Debbie Reynolds and Raymax Productions, LTD, ("Raymax"), a corporation
wholly-owned by Ms. Reynolds, terminated their services agreement with
the Company in November 1996 due to the Company's default under the
agreement. Raymax has agreed to render showroom and other services on
an "at will" basis, terminable anytime. In addition, in November 1996
Ms. Reynolds terminated her License Agreement with the Company with
respect to her Hollywood memorabilia collection and her name and
likeness due to the Company's defaults. Also, Hollywood Motion Picture
and Television Museum, a non-profit organization, has terminated its
License Agreement with the Company with respect to its Hollywood
memorabilia collection due to the Company's defaults, effective
January 1997.
The Company's principal executive offices are located at 305
Convention Center Drive, Las Vegas, Nevada 89109 and its telephone
number is (702) 734-0711.
(2) Capital Stock Transactions
See (Item 2) Management's Discussion and Analysis, (2) Liquidity and
Capital Resources, for additional discussions of the Company's capital
stock transactions.
(3) Contingencies
The Company is involved in various claims and legal actions. In the opinion
of management, the ultimate disposition of these matters has been evaluated
and those claims considered probable and estimable have been accrued for.
As of June 30, 1996 the Company has accrued $450,000 for these claims.

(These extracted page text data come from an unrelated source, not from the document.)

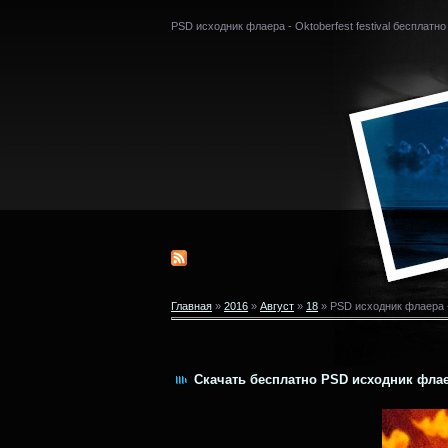
PSD исходник флаера - Oktoberfest festival бесплатно
Главная
»
2016
»
Август
»
18
» PSD исходник флаера - 
Скачать бесплатно PSD исходник флаера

See Part II (Other Information), Item 1 (Legal Proceedings) for lawsuits
filed against the Company.
================================================================================
Page 9 of 16
<PAGE>
Form 10-QSB
================================================================================
PART I. ITEM 2. MANAGEMENT'S DISCUSSION AND ANALYSIS OR PLAN OF OPERATIONS
(1) Overview
The accompanying consolidated financial statements include the accounts of
Debbie Reynolds Hotel & Casino, Inc. (the Company), formerly Halter Venture
Corporation (Halter) and its present wholly-owned subsidiaries, Debbie
Reynolds Management Company, Inc., formerly Debbie Reynolds Hotel & Casino,
Inc. (DRMC) and its wholly-owned subsidiary, Debbie Reynolds Resorts, Inc.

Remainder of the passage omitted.